First, everything seemed promising (after figuring out I can't use a CD anymore because the file is now too big, luckily it seems to work fine with a DVD). I installed 12.04 with the option of keeping my programs and files.

A few things I noticed immediately: I couldn't find any of the programs I had anymore - Minecraft, Terminal, GIMP, anything really! Ok, so apparently I have to use the icon at the top and then type in the name and it shows up. I can live with that, I suppose I can put the ones I often use on the bar on the left-hand side.

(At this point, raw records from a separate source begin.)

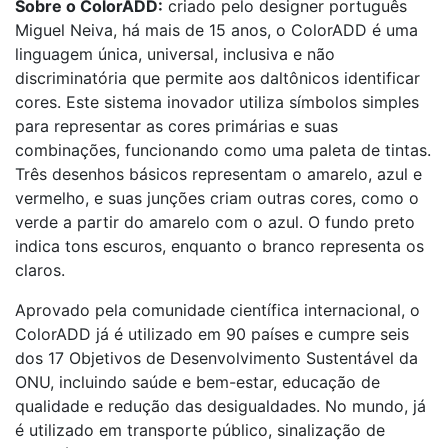
Sobre o ColorADD:
criado pelo designer português
Miguel Neiva, há mais de 15 anos, o ColorADD é uma
linguagem única, universal, inclusiva e não
discriminatória que permite aos daltônicos identificar
cores. Este sistema inovador utiliza símbolos simples
para representar as cores primárias e suas
combinações, funcionando como uma paleta de tintas.
Três desenhos básicos representam o amarelo, azul e
vermelho, e suas junções criam outras cores, como o
verde a partir do amarelo com o azul. O fundo preto
indica tons escuros, enquanto o branco representa os
claros.
Aprovado pela comunidade científica internacional, o
ColorADD já é utilizado em 90 países e cumpre seis
dos 17 Objetivos de Desenvolvimento Sustentável da
ONU, incluindo saúde e bem-estar, educação de
qualidade e redução das desigualdades. No mundo, já
é utilizado em transporte público, sinalização de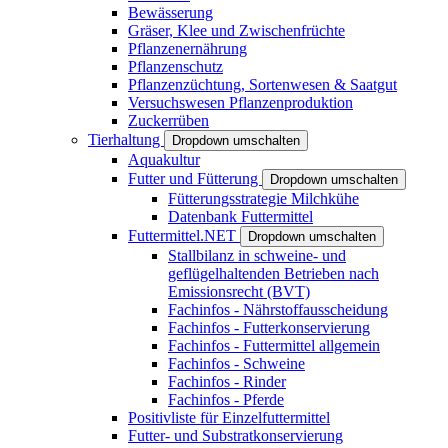
Bewässerung
Gräser, Klee und Zwischenfrüchte
Pflanzenernährung
Pflanzenschutz
Pflanzenzüchtung, Sortenwesen & Saatgut
Versuchswesen Pflanzenproduktion
Zuckerrüben
Tierhaltung
Dropdown umschalten
Aquakultur
Futter und Fütterung
Dropdown umschalten
Fütterungsstrategie Milchkühe
Datenbank Futtermittel
Futtermittel.NET
Dropdown umschalten
Stallbilanz in schweine- und
geflügelhaltenden Betrieben nach
Emissionsrecht (BVT)
Fachinfos - Nährstoffausscheidung
Fachinfos - Futterkonservierung
Fachinfos - Futtermittel allgemein
Fachinfos - Schweine
Fachinfos - Rinder
Fachinfos - Pferde
Positivliste für Einzelfuttermittel
Futter- und Substratkonservierung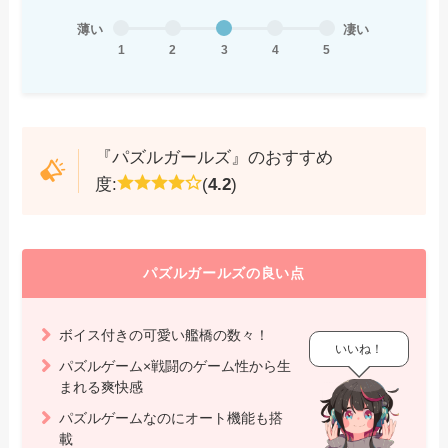
薄い
凄い
1
2
3
4
5
『パズルガールズ』のおすすめ
度:
(
4.2
)
パズルガールズの良い点
ボイス付きの可愛い艦橋の数々！
いいね！
パズルゲーム×戦闘のゲーム性から生
まれる爽快感
パズルゲームなのにオート機能も搭
載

Now comes the showstopper:
Previously I had a script that switched my screen to the external monitor using two lines starting with xrandr and the nice thing I found in 12.04 is that the Display settings correctly recognised the external monitor and let me set resolution and which one to use - nice! (or so I thought at the time). Then I rebooted for the first time and all of a sudden the boot menu shows me a bunch of options I didn't have to go throuigh before:

* Ubuntu, with Linux 3.11.0-15-generic --> if I select this one, I get some text scrolling past the laptop and external monitor, then the ubuntu logo and the five progress dots with some message about a /tmp drive, then both screens go blank and nothing EVER HAPPENS AGAIN. The laptop is on, both screens are blank, some hard disk activity from time to time and also the backlight of the external monitor goes on and off, but both screens remain black (I waited 10 minutes).

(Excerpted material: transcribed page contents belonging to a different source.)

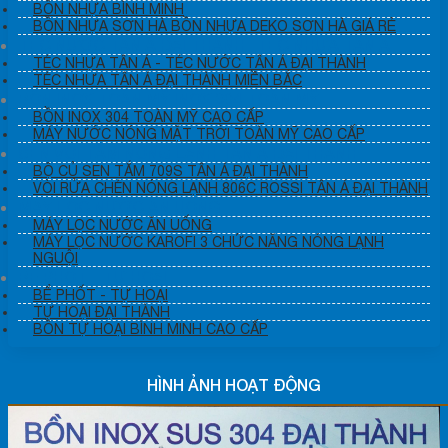
BỒN NHỰA BÌNH MINH
BỒN NHỰA SƠN HÀ BỒN NHỰA DEKO SƠN HÀ GIÁ RẺ
TÉC NƯỚC TÂN Á ĐẠI THÀNH- TÉC NHỰA TÂN Á
TÉC NHỰA TÂN Á - TÉC NƯỚC TÂN Á ĐẠI THÀNH
TÉC NHƯA TÂN Á ĐẠI THÀNH MIỀN BẮC
BỒN INOX TOÀN MỸ INOX 304 TOÀN MỸ
BỒN INOX 304 TOÀN MỸ CAO CẤP
MÁY NƯỚC NÓNG MẶT TRỜI TOÀN MỸ CAO CẤP
SEN VÒI TẮM NÓNG LẠNH TÂN Á ĐẠI THÀNH
BỘ CỦ SEN TẮM 709S TÂN Á ĐẠI THÀNH
VÒI RỬA CHÉN NÓNG LẠNH 806C ROSSI TÂN Á ĐẠI THÀNH
MÁY LỌC NƯỚC ĂN UỐNG
MÁY LỌC NƯỚC ĂN UỐNG
MÁY LỌC NƯỚC KAROFI 3 CHỨC NĂNG NÓNG LẠNH
NGUỘI
BỂ PHỐT - TỰ HOẠI
BỂ PHỐT - TỰ HOẠI
TỰ HOẠI ĐẠI THÀNH
BỒN TỰ HOẠI BÌNH MINH CAO CẤP
HÌNH ẢNH HOẠT ĐỘNG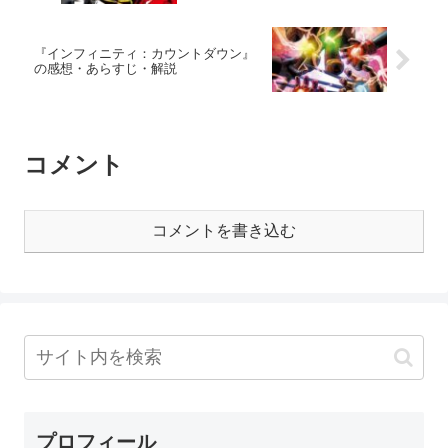
『インフィニティ：カウントダウン』
の感想・あらすじ・解説
コメント
コメントを書き込む
プロフィール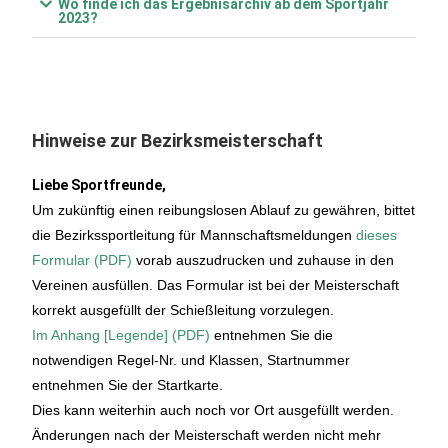
Wo finde ich das Ergebnisarchiv ab dem Sportjahr
2023?
Hinweise zur Bezirksmeisterschaft
Liebe Sportfreunde,
Um zukünftig einen reibungslosen Ablauf zu gewähren, bittet
die Bezirkssportleitung für Mannschaftsmeldungen
dieses
Formular (PDF)
vorab auszudrucken und zuhause in den
Vereinen ausfüllen. Das Formular ist bei der Meisterschaft
korrekt ausgefüllt der Schießleitung vorzulegen.
Im Anhang [Legende] (PDF)
entnehmen Sie die
notwendigen Regel-Nr. und Klassen, Startnummer
entnehmen Sie der Startkarte.
Dies kann weiterhin auch noch vor Ort ausgefüllt werden.
Änderungen nach der Meisterschaft werden nicht mehr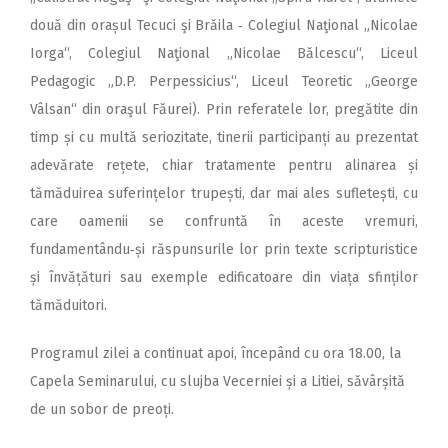
două din orașul Tecuci şi Brăila ‑ Colegiul Naţional „Nicolae
Iorga“, Colegiul Naţional „Nicolae Bălcescu“, Liceul
Pedagogic „D.P. Perpessicius“, Liceul Teoretic „George
Vâlsan“ din oraşul Făurei). Prin referatele lor, pregătite din
timp și cu multă seriozitate, tinerii participanți au prezentat
adevărate rețete, chiar tratamente pentru alinarea și
tămăduirea suferințelor trupești, dar mai ales sufletești, cu
care oamenii se confruntă în aceste vremuri,
fundamentându‑și răspunsurile lor prin texte scripturistice
și învățături sau exemple edificatoare din viața sfinților
tămăduitori.
Programul zilei a continuat apoi, începând cu ora 18.00, la
Capela Seminarului, cu slujba Vecerniei și a Litiei, săvârșită
de un sobor de preoți.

* Ubuntu, with Linux 3.11.0-15-generic (recovery mode) --> if I select this one, the text scrolls only on the laptop screen, then it goes into a Recovery menu. I select "resume" and Ubuntu boots fine, but I only have a picture on the laptop screen. If I go into the Display settings, it only shows the laptop screen, it doesn't show any external monitor anymore!

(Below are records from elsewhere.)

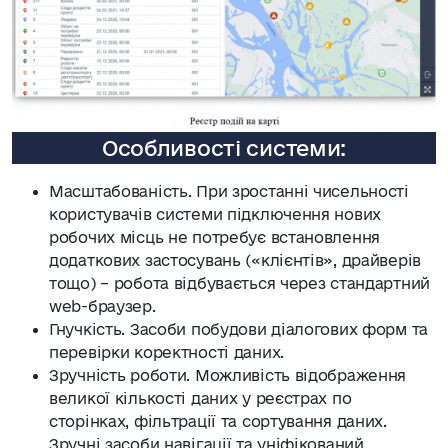
Особливості системи:
Масштабованість. При зростанні чисельності
користувачів системи підключення нових
робочих місць не потребує встановлення
додаткових застосувань («клієнтів», драйверів
тощо) – робота відбувається через стандартний
web-браузер.
Гнучкість. Засоби побудови діалогових форм та
перевірки коректності даних.
Зручність роботи. Можливість відображення
великої кількості даних у реєстрах по
сторінках, фільтрації та сортування даних.
Зручні засоби навігації та уніфікований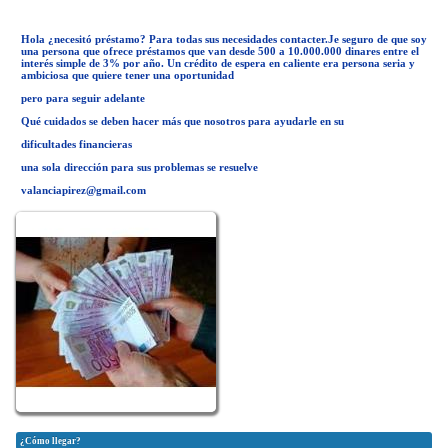
Hola ¿necesitó préstamo? Para todas sus necesidades contacter.Je seguro de que soy
una persona que ofrece préstamos que van desde 500 a 10.000.000 dinares entre el
interés simple de 3% por año. Un crédito de espera en caliente era persona seria y
ambiciosa que quiere tener una oportunidad
pero para seguir adelante
Qué cuidados se deben hacer más que nosotros para ayudarle en su
dificultades financieras
una sola dirección para sus problemas se resuelve
valanciapirez@gmail.com
¿Cómo llegar?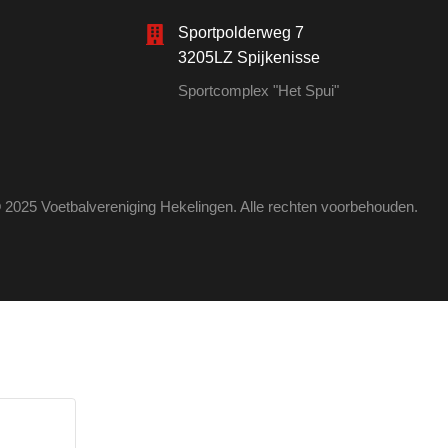
Sportpolderweg 7
3205LZ Spijkenisse
Sportcomplex "Het Spui"
 2025 Voetbalvereniging Hekelingen. Alle rechten voorbehouden.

Is there any way I can fix the display settings again, like resetting the settings or something? Maybe I did something wrong, after the installation, because before the first reboot everything was fine, the problem is, if I put the DVD back in, I only get the option of installing 12.04 alongside the existing 12.04, which seems rather pointless, or to completely wipe out the computer, which would mean I lose all sorts of things (I have backups, but it would be quite a hassle, plus I'd have to re-install things like Minecraft).

PS: I also notice that shut down never really shuts down, and restart doesn't restart (last line on the screen is "* Will now restart", but it never does.

I'm wary of all these constant hassles just to keep a basic working computer and that was a big reason for me to switch from Windows to Linux. 10.04 has served me well for years, but now I'm extremely disappointed - I thought I'd be safe going from one LTS release to the next :-(

TheFu
June 1st, 2014, 01:22 PM
If you'd have asked this question in 2012, more people would be current and able to help. Most of us LTS users are migrating from 12.04 to 14.04 now. Support for 10.04 desktop ended over a year ago. Have you noticed that the patches really dropped off and that no GUI patches have happened recently?

At this point, any new deployment should be with 14.04 unless there is a really, really good reason NOT to do it. IMHO.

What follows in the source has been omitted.